From the line containing "những chính sách" to the line containing "Este tipo de" in the records below, set down every line exactly as it stands, both ends included, and skip the pictures.

:: SUPPLIED INFORMATION ::

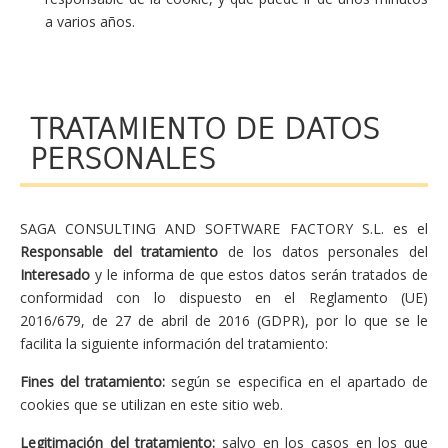
a varios años.
TRATAMIENTO DE DATOS
PERSONALES
SAGA CONSULTING AND SOFTWARE FACTORY S.L. es el
Responsable del tratamiento
de los datos personales del
Interesado
y le informa de que estos datos serán tratados de
conformidad con lo dispuesto en el Reglamento (UE)
2016/679, de 27 de abril de 2016 (GDPR), por lo que se le
facilita la siguiente información del tratamiento:
Fines del tratamiento:
según se especifica en el apartado de
cookies que se utilizan en este sitio web.
Legitimación del tratamiento:
salvo en los casos en los que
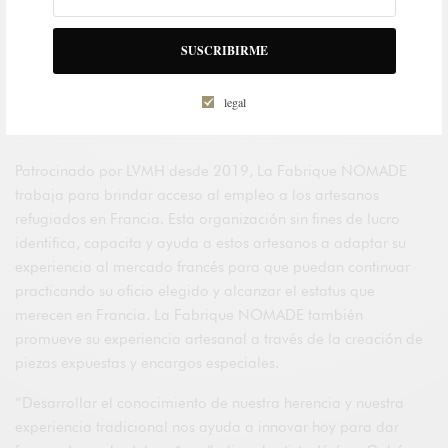
SUSCRIBIRME
legal
Foire internationale d’art contemporain (Feria Internacional de Arte
Contemporáneo) en el Grand Palais Ephémère
Patrocinado por LVMH desde 2019, La Fabrique NOMADE
trabaja para brindar acceso al empleo a los artesanos
refugiados en Francia. Esta organización sin fines de lucro
identifica, capacita y ayuda a estos artesanos a adaptar su
experiencia al mercado francés para que puedan continuar
practicando su oficio elegido y alcanzar el estatus que
merecen en Francia. La Fabrique NOMADE también
promueve su experiencia artesanal a través de la creación de
piezas expuestas y encargos especiales.
“Desarrollar el conocimiento de nuestra herencia y nuestra
experiencia tradicional nos ayuda a innovar hoy para dar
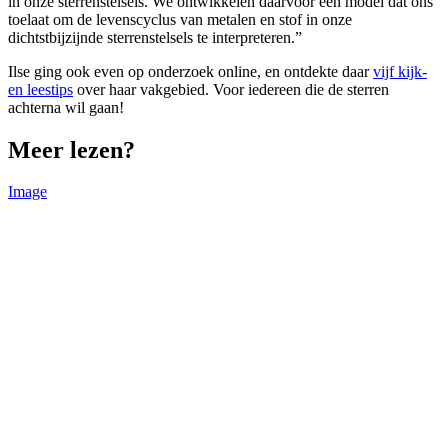
in onze sterrenstelsels. We ontwikkelen daarvoor een model dat ons
toelaat om de levenscyclus van metalen en stof in onze
dichtstbijzijnde sterrenstelsels te interpreteren.”
Ilse ging ook even op onderzoek online, en ontdekte daar
vijf kijk-
en leestips
over haar vakgebied. Voor iedereen die de sterren
achterna wil gaan!
Meer lezen?
Image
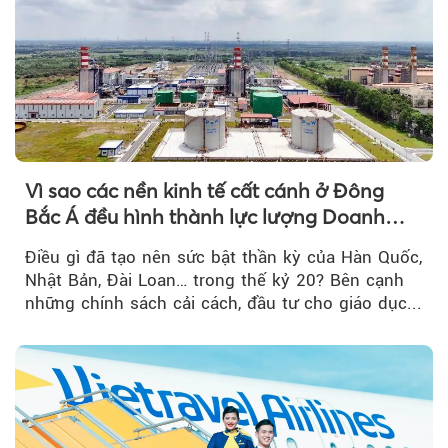
Vì sao các nền kinh tế cất cánh ở Đông
Bắc Á đều hình thành lực lượng Doanh
nghiệp Quốc gia?
Điều gì đã tạo nên sức bật thần kỳ của Hàn Quốc,
Nhật Bản, Đài Loan… trong thế kỷ 20? Bên cạnh
những chính sách cải cách, đầu tư cho giáo dục...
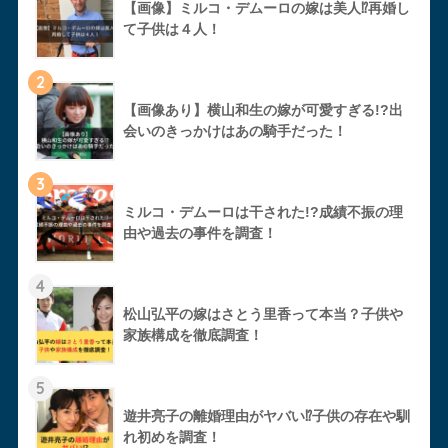
【画像】ミルコ・デムーロの嫁は美人⁉︎再婚し
て子供は４人！
2
【画像あり】横山和生の嫁が可愛すぎる!?出
会いのきっかけはあの騎手だった！
3
ミルコ・デムーロは干された!?成績不振の理
由や過去の事件を調査！
4
松山弘平の嫁はさとう里香って本当？子供や
家族構成を徹底調査！
5
遊井亮子の離婚理由がヤバい⁉︎子供の存在や馴
れ初めを調査！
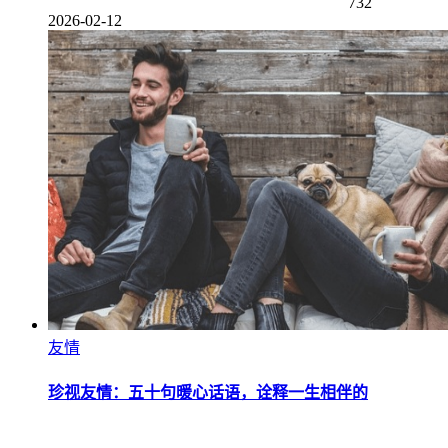
732
2026-02-12
友情
珍视友情：五十句暖心话语，诠释一生相伴的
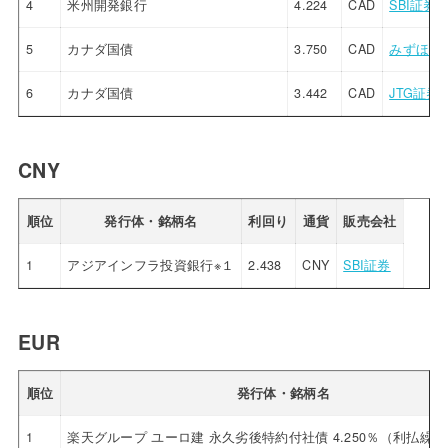
4
米州開発銀行
4.224
CAD
SBI証券
5
カナダ国債
3.750
CAD
みずほ証
6
カナダ国債
3.442
CAD
JTG証券
CNY
順位
発行体・銘柄名
利回り
通貨
販売会社
1
アジアインフラ投資銀行※１
2.438
CNY
SBI証券
EUR
順位
発行体・銘柄名
1
楽天グループ ユーロ建 永久劣後特約付社債 4.250％（利払繰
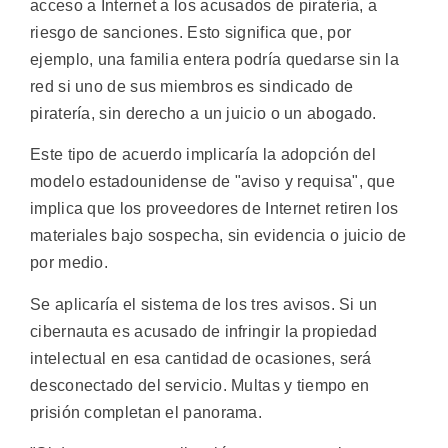
acceso a Internet a los acusados de piratería, a
riesgo de sanciones. Esto significa que, por
ejemplo, una familia entera podría quedarse sin la
red si uno de sus miembros es sindicado de
piratería, sin derecho a un juicio o un abogado.
Este tipo de acuerdo implicaría la adopción del
modelo estadounidense de "aviso y requisa", que
implica que los proveedores de Internet retiren los
materiales bajo sospecha, sin evidencia o juicio de
por medio.
Se aplicaría el sistema de los tres avisos. Si un
cibernauta es acusado de infringir la propiedad
intelectual en esa cantidad de ocasiones, será
desconectado del servicio. Multas y tiempo en
prisión completan el panorama.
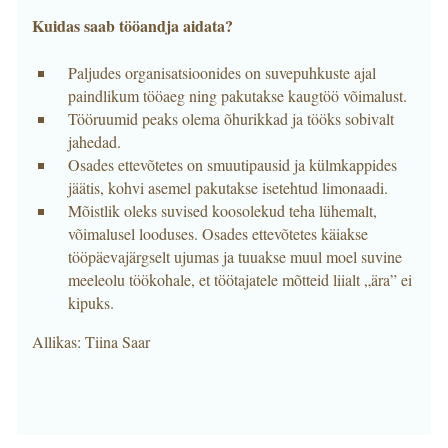
Kuidas saab tööandja aidata?
Paljudes organisatsioonides on suvepuhkuste ajal
paindlikum tööaeg ning pakutakse kaugtöö võimalust.
Tööruumid peaks olema õhurikkad ja tööks sobivalt
jahedad.
Osades ettevõtetes on smuutipausid ja külmkappides
jäätis, kohvi asemel pakutakse isetehtud limonaadi.
Mõistlik oleks suvised koosolekud teha lühemalt,
võimalusel looduses. Osades ettevõtetes käiakse
tööpäevajärgselt ujumas ja tuuakse muul moel suvine
meeleolu töökohale, et töötajatele mõtteid liialt „ära” ei
kipuks.
Allikas: Tiina Saar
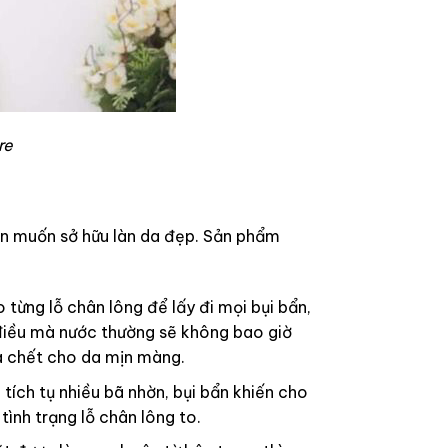
re
bạn muốn sở hữu làn da đẹp. Sản phẩm
từng lỗ chân lông để lấy đi mọi bụi bẩn,
 điều mà nước thường sẽ không bao giờ
da chết cho da mịn màng.
 tích tụ nhiều bã nhờn, bụi bẩn khiến cho
tình trạng lỗ chân lông to.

:::

FINAL ANSWER:
những chính sách cải cách, đầu tư cho giáo dục...
【画像】ミルコ・デムーロの嫁は美人⁉︎再婚し
て子供は４人！
2
【画像あり】横山和生の嫁が可愛すぎる!?出
会いのきっかけはあの騎手だった！
3
ミルコ・デムーロは干された!?成績不振の理
由や過去の事件を調査！
4
松山弘平の嫁はさとう里香って本当？子供や
家族構成を徹底調査！
5
遊井亮子の離婚理由がヤバい⁉︎子供の存在や馴
れ初めを調査！
732
2026-02-12
友情
珍视友情：五十句暖心话语，诠释一生相伴的
4
米州開発銀行
4.224
CAD
SBI証券
5
カナダ国債
3.750
CAD
みずほ証
6
カナダ国債
3.442
CAD
JTG証券
CNY
順位
発行体・銘柄名
利回り
通貨
販売会社
1
アジアインフラ投資銀行※１
2.438
CNY
SBI証券
EUR
順位
発行体・銘柄名
1
楽天グループ ユーロ建 永久劣後特約付社債 4.250％（利払繰
acceso a Internet a los acusados de piratería, a
riesgo de sanciones. Esto significa que, por
ejemplo, una familia entera podría quedarse sin la
red si uno de sus miembros es sindicado de
piratería, sin derecho a un juicio o un abogado.
Este tipo de acuerdo implicaría la adopción del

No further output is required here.